Desliguei e voltei pro quarto, Maiara ainda estava chorando Almira e César tentavam acalmar ela mais a situação estava bem tença, na minha mochila tinha uma touca que eu carregava sempre peguei ela e esperei eles irem embora e me Aproximei com cuidado dela.

- Seus olhinhos estão ficando inchados.- Me sentei na cama do lado dela.- Não gosto quando você chora.

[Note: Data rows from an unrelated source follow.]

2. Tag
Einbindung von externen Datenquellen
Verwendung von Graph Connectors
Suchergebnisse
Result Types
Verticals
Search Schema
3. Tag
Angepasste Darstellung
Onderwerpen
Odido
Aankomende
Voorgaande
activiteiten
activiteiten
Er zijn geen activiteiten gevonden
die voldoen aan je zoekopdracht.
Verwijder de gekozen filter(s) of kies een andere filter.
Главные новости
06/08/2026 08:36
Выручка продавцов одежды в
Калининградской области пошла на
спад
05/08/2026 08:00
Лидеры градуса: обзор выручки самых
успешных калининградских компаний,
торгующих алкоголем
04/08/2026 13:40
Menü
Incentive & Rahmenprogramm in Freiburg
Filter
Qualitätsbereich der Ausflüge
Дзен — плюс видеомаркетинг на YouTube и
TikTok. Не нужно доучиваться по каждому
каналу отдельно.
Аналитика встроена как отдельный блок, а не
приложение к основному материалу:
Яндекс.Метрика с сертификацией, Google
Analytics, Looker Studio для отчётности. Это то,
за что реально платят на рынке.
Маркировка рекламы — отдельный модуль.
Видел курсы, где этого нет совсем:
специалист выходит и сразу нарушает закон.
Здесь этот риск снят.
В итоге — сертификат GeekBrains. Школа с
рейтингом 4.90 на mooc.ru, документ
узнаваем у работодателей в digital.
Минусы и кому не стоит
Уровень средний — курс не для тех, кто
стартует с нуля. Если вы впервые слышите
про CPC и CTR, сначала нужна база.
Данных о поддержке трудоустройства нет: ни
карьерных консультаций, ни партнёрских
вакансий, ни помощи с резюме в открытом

- Eu sempre cuidei tão bem do meu cabelo.- Ela chorou novamente e eu abracei ela.

- Ele vai crescer de novo e ficar lindo.- Sussurrei.- Você vai ver, enquanto isso que tal você usar?- Falei afastando ela e balancei a tuoca.- Eu usava ela muito antes.

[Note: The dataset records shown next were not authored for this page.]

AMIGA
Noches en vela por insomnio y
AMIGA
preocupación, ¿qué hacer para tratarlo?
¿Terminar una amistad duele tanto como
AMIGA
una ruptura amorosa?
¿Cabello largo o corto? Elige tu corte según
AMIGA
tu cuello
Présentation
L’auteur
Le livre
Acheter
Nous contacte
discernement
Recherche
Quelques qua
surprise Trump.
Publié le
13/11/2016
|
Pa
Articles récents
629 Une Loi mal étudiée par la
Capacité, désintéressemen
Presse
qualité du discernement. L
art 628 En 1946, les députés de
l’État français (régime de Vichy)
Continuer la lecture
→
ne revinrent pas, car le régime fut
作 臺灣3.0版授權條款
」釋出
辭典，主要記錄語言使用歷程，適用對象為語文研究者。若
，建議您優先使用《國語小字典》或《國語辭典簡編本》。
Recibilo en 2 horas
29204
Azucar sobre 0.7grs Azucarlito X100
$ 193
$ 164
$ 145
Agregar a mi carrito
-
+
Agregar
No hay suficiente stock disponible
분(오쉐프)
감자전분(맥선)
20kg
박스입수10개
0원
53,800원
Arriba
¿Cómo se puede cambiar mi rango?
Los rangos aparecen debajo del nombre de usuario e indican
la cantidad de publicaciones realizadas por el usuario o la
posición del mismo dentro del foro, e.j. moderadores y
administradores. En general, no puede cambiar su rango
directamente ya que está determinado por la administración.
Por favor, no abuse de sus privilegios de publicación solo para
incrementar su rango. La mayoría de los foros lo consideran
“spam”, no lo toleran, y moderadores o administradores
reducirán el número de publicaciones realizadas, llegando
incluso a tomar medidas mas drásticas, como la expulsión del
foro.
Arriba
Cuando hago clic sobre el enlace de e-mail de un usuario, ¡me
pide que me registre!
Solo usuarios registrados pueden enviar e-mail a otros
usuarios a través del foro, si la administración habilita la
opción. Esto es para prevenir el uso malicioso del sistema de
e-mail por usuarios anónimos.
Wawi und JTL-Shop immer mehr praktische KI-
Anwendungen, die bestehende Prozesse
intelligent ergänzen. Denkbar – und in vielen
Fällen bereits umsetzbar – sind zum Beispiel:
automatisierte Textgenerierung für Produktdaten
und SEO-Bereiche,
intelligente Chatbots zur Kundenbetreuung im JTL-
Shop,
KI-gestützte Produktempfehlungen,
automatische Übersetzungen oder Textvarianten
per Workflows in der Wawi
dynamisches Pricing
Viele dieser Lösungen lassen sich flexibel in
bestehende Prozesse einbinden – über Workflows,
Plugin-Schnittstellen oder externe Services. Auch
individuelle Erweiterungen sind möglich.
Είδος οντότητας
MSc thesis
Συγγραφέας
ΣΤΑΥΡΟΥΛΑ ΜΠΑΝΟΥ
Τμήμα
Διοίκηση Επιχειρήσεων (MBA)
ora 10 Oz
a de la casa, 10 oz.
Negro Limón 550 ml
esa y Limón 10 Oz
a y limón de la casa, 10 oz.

- Eu lembro.- Ela soltou um sorrisinho.- Você fechava a cara e ficava pagando de malvada, ficava fofa.

- Não ficava.- Revirei os olhos.- Eu ficava mau.

- Só na sua cabeça.- Ela sorriu com jeitinho.- Ficava a coisinha mais fofa desse mundo.- Ela parou de chorar e focou a atenção em mim, ela passou a mão delicadamente no meu cabelo o que me deixou um pouco desconfortável pela situação.- Seu cabelo é lindo.- Ela Sussurrou.- Eu amo.

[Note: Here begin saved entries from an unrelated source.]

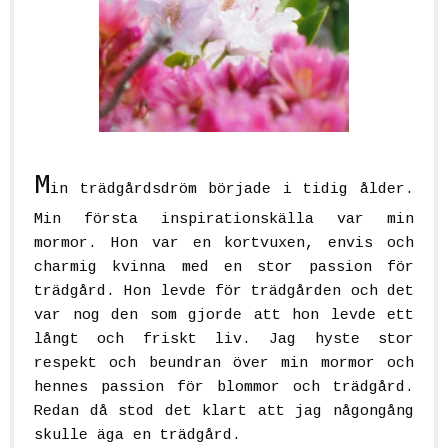
M
in trädgårdsdröm började i tidig ålder.
Min första inspirationskälla var min
mormor. Hon var en kortvuxen, envis och
charmig kvinna med en stor passion för
trädgård. Hon levde för trädgården och det
var nog den som gjorde att hon levde ett
långt och friskt liv. Jag hyste stor
respekt och beundran över min mormor och
hennes passion för blommor och trädgård.
Redan då stod det klart att jag någongång
skulle äga en trädgård.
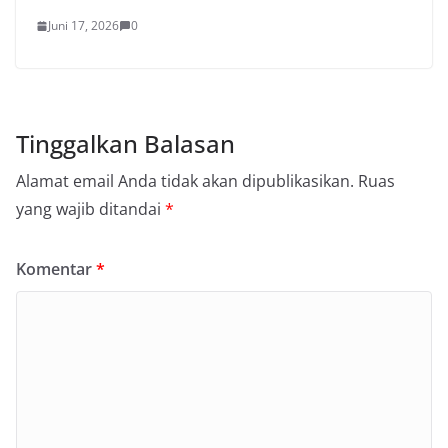
Juni 17, 2026
0
Tinggalkan Balasan
Alamat email Anda tidak akan dipublikasikan.
Ruas
yang wajib ditandai
*
Komentar
*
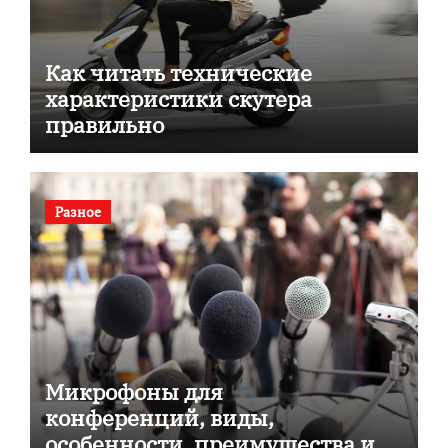
Как читать технические
характеристики скутера
правильно
Разное
Микрофоны для
конференций, виды,
особенности, преимущества и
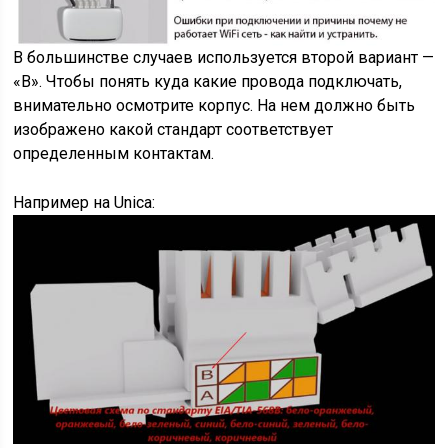
В большинстве случаев используется второй вариант —
«B». Чтобы понять куда какие провода подключать,
внимательно осмотрите корпус. На нем должно быть
изображено какой стандарт соответствует
определенным контактам.
Например на Unica:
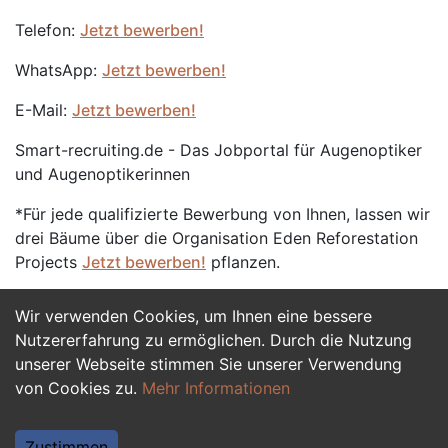
Telefon:
Jetzt bewerben!
WhatsApp:
Jetzt bewerben!
E-Mail:
Jetzt bewerben!
Smart-recruiting.de - Das Jobportal für Augenoptiker
und Augenoptikerinnen
*Für jede qualifizierte Bewerbung von Ihnen, lassen wir
drei Bäume über die Organisation Eden Reforestation
Projects
Jetzt bewerben!
pflanzen.
Wir verwenden Cookies, um Ihnen eine bessere
Jetzt Bewerben
Nutzererfahrung zu ermöglichen. Durch die Nutzung
unserer Webseite stimmen Sie unserer Verwendung
von Cookies zu.
Mehr Informationen
Zustimmen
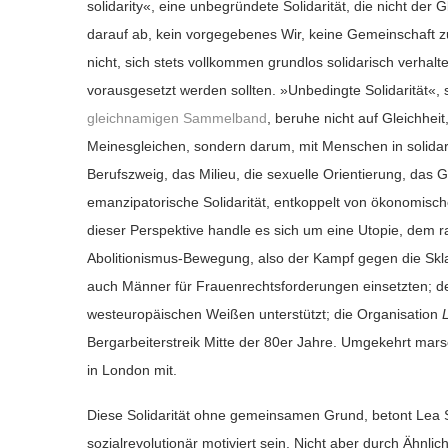
solidarity«, eine unbegründete Solidarität,
die nicht der G
darauf ab, kein vorgegebenes Wir, keine Gemeinschaft zu
nicht, sich stets vollkommen grundlos solidarisch verh
vorausgesetzt werden sollten.
»
Unbedingte Solidarität«
, 
gleichnamigen Sammelband
, beruhe nicht auf Gleichhei
Me
inesgleichen, sondern darum, mit Menschen in solidar
Berufszweig, das Milieu, die sexuelle Orientierung, das 
emanzipatorische Solidarität, entkoppelt von ökonomisch
dieser Perspektive handle es sich um eine Utopie, dem rat
Abolitionismus-Bewegung, also der Kampf gegen die Sklav
auch
Männer für Frauenrechtsforderungen einsetzten; d
westeuropäischen Weißen unterstützt; die Organisation
Bergarbeiterstreik Mitte der 80er Jahre
. U
mgekehrt marsc
in London mit.
Diese Solidarität ohne gemeinsamen Grund, betont Lea
sozialrevolutionär motiviert sein. Nicht aber durch Ähnli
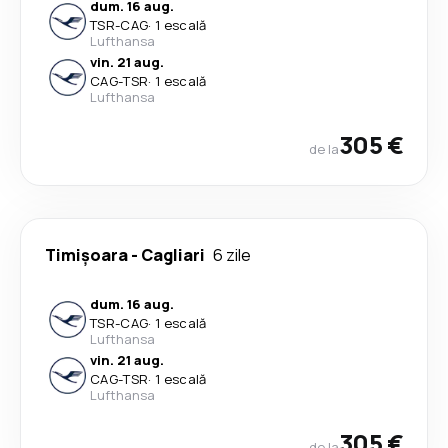
dum. 16 aug.
TSR
-
CAG
·
1 escală
Lufthansa
vin. 21 aug.
CAG
-
TSR
·
1 escală
Lufthansa
305 €
de la
Timișoara
-
Cagliari
6 zile
dum. 16 aug.
TSR
-
CAG
·
1 escală
Lufthansa
vin. 21 aug.
CAG
-
TSR
·
1 escală
Lufthansa
305 €
de la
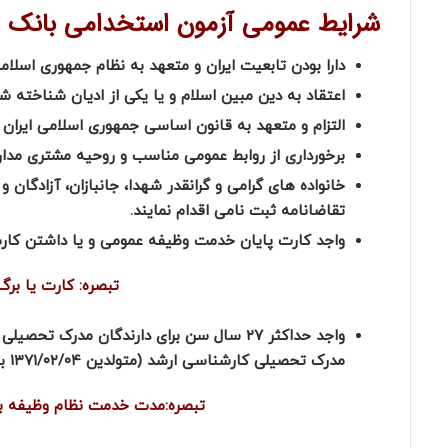
شرایط عمومی آزمون استخدامی بانک رف
دارا بودن تابعیت ایران و متعهد به نظام جمهوری اسلا
اعتقاد به دین مبین اسلام و یا یکی از ادیان شناخته 
التزام و متعهد به قانون اساسی جمهوری اسلامی ایران ؛
برخورداری از روابط عمومی مناسب و روحیه مشتری مدار
خانواده های گرامی و گرانقدر شهدا، جانبازان، آزادگان و
تقاضانامه ثبت نامی اقدام نمایند.
واجد کارت پایان خدمت وظیفه عمومی و یا داشتن کارت
تبصره: کارت یا بر
واجد حداکثر ۲۷ سال سن برای دارندگان مدرک تحصیلی کارشناسی (متولدین
مدرک تحصیلی کارشناسی ارشد (متولدین
۱۳۷۱/۰۲/۰۴
به
تبصره:مدت خدمت نظام وظیفه بر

- Vai querer usar?- Voltei a atenção pra touca e ela concordou.- Eu coloco.- Falei colocando nela.- Ficou com cara de mau.

- Fiquei fofa.- Ela sorriu.

- Que tal a gente ir dá uma voltinha pelo hospital?- Falei sugestiva, eu precisava tirar ela daquele quarto mesmo que fosse pra um rolê aqui dentro.

- Eu já andei tudo aqui.- Ela revirou os olhos.

- Certeza que não.- Me levantei orgulhosa.-  Eu ando por esse lugar desde os quatro anos de idade.- Dei os ombros.- Tem um lugar incrível aqui.

- Não tem.- Ela falou debochando.

- Eu vou lá.- Falei dando as costas e saindo.- Fique aí sozinha.- Sai do quarto e encostei na parede de uma forma que ela não me visse.

- Marilia?- Ela me chamou e eu não olhei.- Garota chata.- ela resmungou e levantou, pegou o suporte e saiu arrastando pra porta.

- Sabia que você não iria resistir.- Falei sorrindo.

- As vezes eu te odeio.- Ela falou com um sorrisinho de lado.

- Vem.- Falei pegando o suporte e ajudando ela, começamos a andar em direção ao auditório, quando eu era pequena o hospital tinha várias apresentações prós pacientes no auditório mais com o tempo foi parando.

- Pra onde você está me levando?- Ela falou assim que entramos em um corredor um pouco isolado.

- A um lugar muito legal.- falei tentando abrir a porta mais estava trancada.-. Hmmmm.- Olhei pra porta e comecei a pensar.

- Tá fechada.- Ela resmungou.- Vamos voltar.

- Não não.- Falei e chutei a fechadura.- Caralho.- Resmunguei sentindo um dor muito forte porém a porta abriu.

- Você é louca?- Ela me olhou não acreditando no que tinha feito.

- Na minha cabeça iria doer menos.- Falei passando a mão no pé.- Tipo aqueles filmes que os caras chutam e agem normal.